アレンは照れくさそうに頭を掻くと、遠い目をして続けた。
「俺たちは幼馴染だった。ヒーラーとしての才能がない俺を馬鹿にせず、いつも隣で励ましてくれたのは彼女だけだった。彼女の笑顔を見るためなら何でもできると思っていた。冒険者になったのも、彼女と一緒にいたかったからだ」

その声には、懐かしむような優しい響きがあった。

「【熾天の剣】に入ってからも、最初はそうだった。ガリウスたちにどれだけ罵倒されても、彼女が時折見せる心配そうな顔や優しい言葉だけで、俺は救われた気になっていた。いつか彼女にふさわしい男になりたい。その一心で俺はどんな理不尽にも耐えてきた」

だが、彼の表情が次第に曇っていく。

「……だが、いつからか気づいてしまったんだ。彼女の優しさはただの『同情』なのだと。彼女は俺という弱い存在を可哀想に思うことで、自分の聖女としての優位性を確認していただけなのかもしれない。彼女は俺が本当に助けを求めている時には、決して手を差し伸べてはくれなかった。彼女は自分の地位と俺の存在を天秤にかけて、いつも自分を選んだ」

その声には、深い、深い悲しみが滲んでいた。

「そして、あの追放の日。俺は彼女に完全に裏切られた。俺の淡い恋心も、彼女への最後の信頼も、全てが砕け散った」

アレンはそこで一度言葉を切った。
そして、自分の胸に手を当て仲間たちに語りかけた。

「俺はパーティに尽くしたかった。本物の仲間だと思ってほしかった。ただ、それだけだったんだ。なのに返ってきたのは、無能という烙印と無慈悲な追放だけだった。

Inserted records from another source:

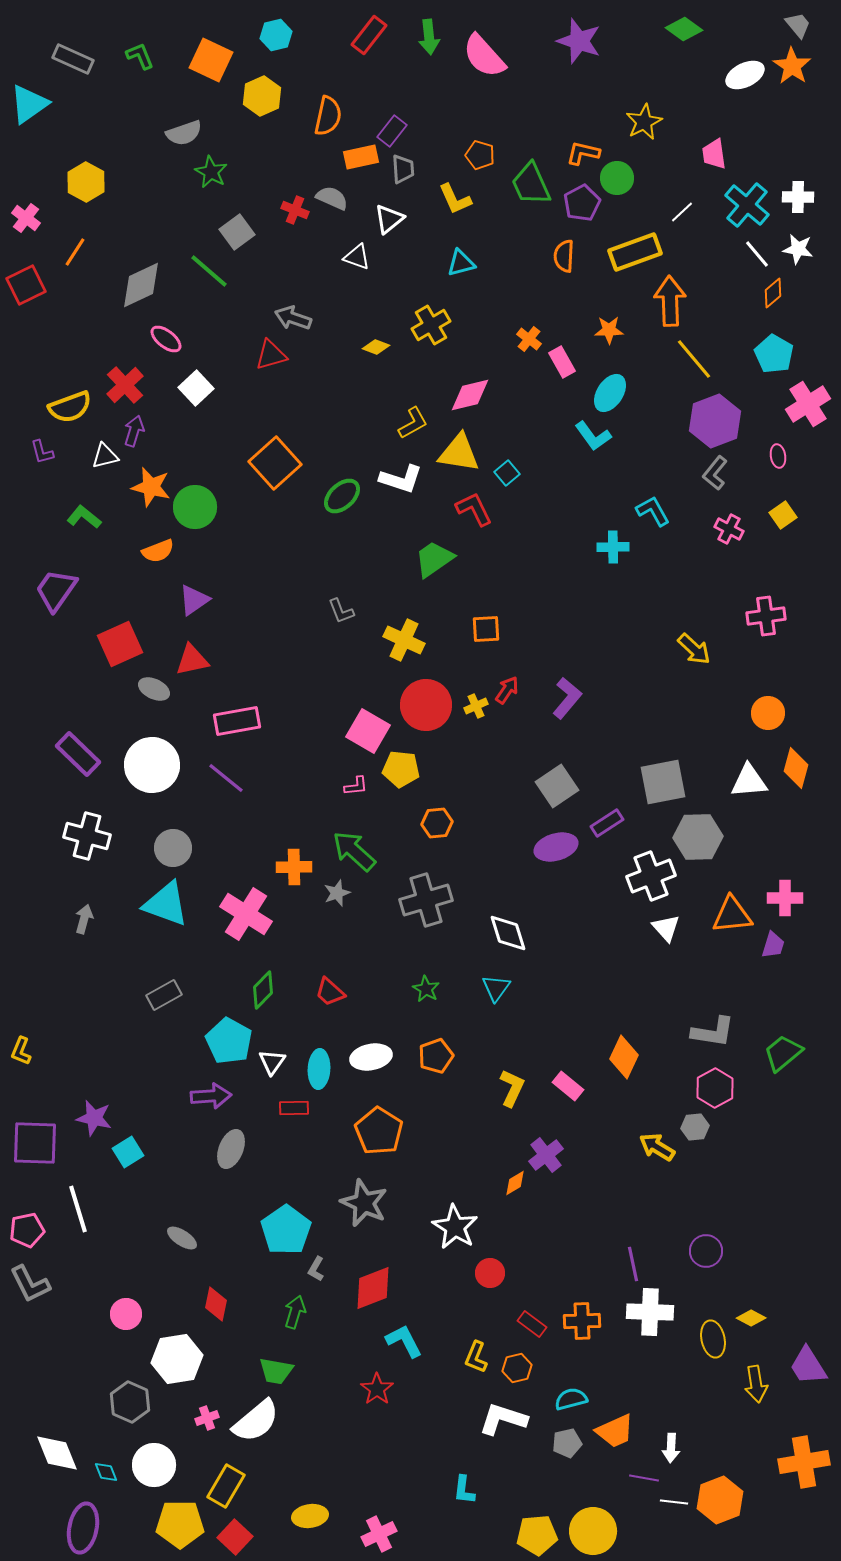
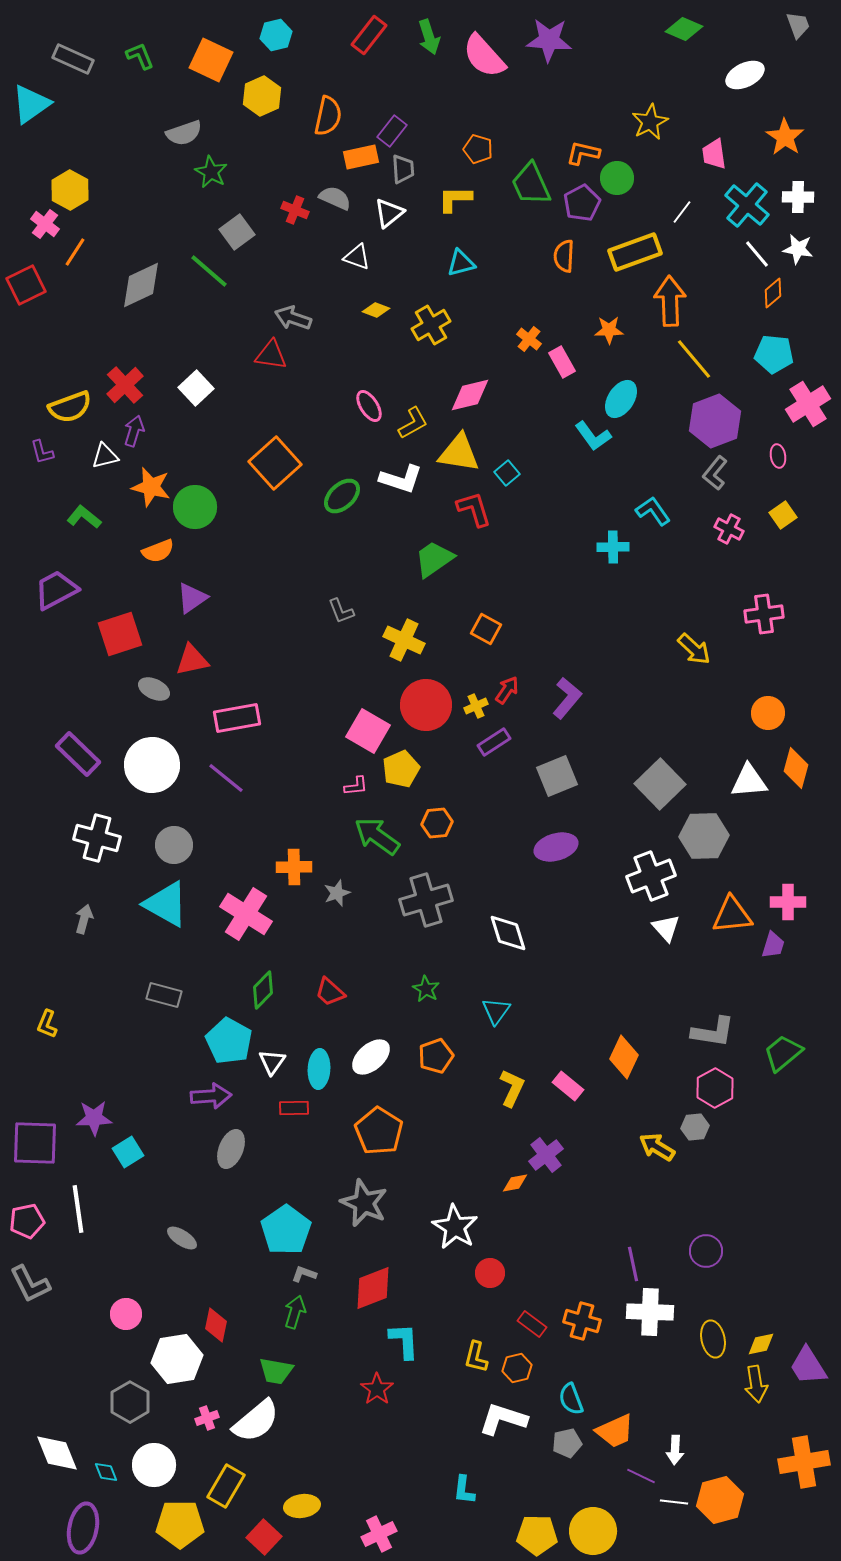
gray trapezoid at (798, 25): rotated 20 degrees clockwise
green diamond at (684, 29): rotated 12 degrees counterclockwise
green arrow at (429, 37): rotated 12 degrees counterclockwise
purple star at (579, 41): moved 30 px left, 1 px up; rotated 15 degrees counterclockwise
orange star at (792, 66): moved 7 px left, 71 px down
cyan triangle at (29, 104): moved 2 px right
yellow star at (644, 122): moved 6 px right
orange pentagon at (480, 155): moved 2 px left, 6 px up
yellow hexagon at (86, 182): moved 16 px left, 8 px down
gray semicircle at (332, 198): moved 3 px right
yellow L-shape at (455, 199): rotated 114 degrees clockwise
white line at (682, 212): rotated 10 degrees counterclockwise
pink cross at (26, 218): moved 19 px right, 6 px down
white triangle at (389, 219): moved 6 px up
pink ellipse at (166, 339): moved 203 px right, 67 px down; rotated 20 degrees clockwise
yellow diamond at (376, 347): moved 37 px up
cyan pentagon at (774, 354): rotated 24 degrees counterclockwise
red triangle at (271, 355): rotated 24 degrees clockwise
cyan ellipse at (610, 393): moved 11 px right, 6 px down
red L-shape at (474, 509): rotated 9 degrees clockwise
cyan L-shape at (653, 511): rotated 6 degrees counterclockwise
purple trapezoid at (56, 590): rotated 27 degrees clockwise
purple triangle at (194, 600): moved 2 px left, 2 px up
pink cross at (766, 616): moved 2 px left, 2 px up
orange square at (486, 629): rotated 32 degrees clockwise
red square at (120, 644): moved 10 px up; rotated 6 degrees clockwise
pink rectangle at (237, 721): moved 3 px up
yellow pentagon at (401, 769): rotated 30 degrees counterclockwise
gray square at (663, 782): moved 3 px left, 2 px down; rotated 33 degrees counterclockwise
gray square at (557, 786): moved 10 px up; rotated 12 degrees clockwise
purple rectangle at (607, 823): moved 113 px left, 81 px up
white cross at (87, 836): moved 10 px right, 2 px down
gray hexagon at (698, 837): moved 6 px right, 1 px up
gray circle at (173, 848): moved 1 px right, 3 px up
green arrow at (354, 851): moved 23 px right, 15 px up; rotated 6 degrees counterclockwise
pink cross at (785, 898): moved 3 px right, 4 px down
cyan triangle at (166, 904): rotated 9 degrees clockwise
cyan triangle at (496, 988): moved 23 px down
gray rectangle at (164, 995): rotated 44 degrees clockwise
yellow L-shape at (21, 1051): moved 26 px right, 27 px up
white ellipse at (371, 1057): rotated 30 degrees counterclockwise
purple star at (94, 1118): rotated 15 degrees counterclockwise
orange diamond at (515, 1183): rotated 20 degrees clockwise
white line at (78, 1209): rotated 9 degrees clockwise
pink pentagon at (27, 1230): moved 9 px up
gray L-shape at (316, 1269): moved 12 px left, 5 px down; rotated 80 degrees clockwise
red diamond at (216, 1304): moved 21 px down
yellow diamond at (751, 1318): moved 10 px right, 26 px down; rotated 40 degrees counterclockwise
orange cross at (582, 1321): rotated 18 degrees clockwise
cyan L-shape at (404, 1341): rotated 24 degrees clockwise
yellow L-shape at (476, 1357): rotated 8 degrees counterclockwise
cyan semicircle at (571, 1399): rotated 96 degrees counterclockwise
gray hexagon at (130, 1402): rotated 6 degrees clockwise
white arrow at (671, 1448): moved 4 px right, 2 px down
purple line at (644, 1478): moved 3 px left, 2 px up; rotated 16 degrees clockwise
orange hexagon at (720, 1500): rotated 6 degrees clockwise
yellow ellipse at (310, 1516): moved 8 px left, 10 px up
yellow pentagon at (537, 1535): rotated 6 degrees clockwise
red square at (235, 1537): moved 29 px right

それがどれだけ辛かったか。どれだけ悔しかったか……」

彼の瞳から、一筋の涙がこぼれ落ちた。
それは彼が仲間たちの前で初めて見せる弱さだった。
ソフィアもカイもリーナも、何も言わなかった。
ただ、黙って彼の魂の告白に耳を傾けていた。

アレンは涙を手の甲で拭うと、顔を上げた。
その顔にはもう悲しみの色はなく、吹っ切れたような穏やかな笑みが浮かんでいた。

「……すまない。格好悪いところを見せたな」
彼は仲間たちに向かって言った。
「だが、これで本当に終わりだ。リリアに会って自分の本当の気持ちと向き合えたことで、俺の中の最後のわだかまりも消えた気がする」

「俺はもう過去の幻影に恋い焦がれたりはしない。俺の好きになる人は、俺が本当に大切にしたい人は、もっと……強くて、優しくて、そして俺と一緒に未来を見てくれる人だ」

彼の言葉は誰に言うでもなく、ただそこにある真実を語っているかのようだった。
ソフィアは、なぜか居心地が悪そうに顔を赤らめてそっぽを向いた。
カイは静かに、そして深く頷いた。
リーナは、その言葉の意味を完全には理解できていないようだったが、アレンの顔に笑顔が戻ったことが嬉しくてにこにこと笑っていた。

アレンは立ち上がった。
そして、西の空を静かに見つめた。
リリアが去っていった方角。

(……さようなら、リリア)
彼は心の中で最後の別れを告げた。
(君がこれからどんな道を歩むのか、俺は知らない。だが、願わくば君が君自身の足で本当の幸せを見つけられることを祈っている)

それは、もはや恋心でも憎しみでもない。
かつて同じ夢を見た幼馴染への、人間として捧げる最後の手向けだった。
アレンの告白は、彼の心に残っていた最後の過去の傷を完全に癒した。
彼はもう振り返らない。
ただ、目の前にいる新しい仲間たちと、共に歩む未来だけを見つめて。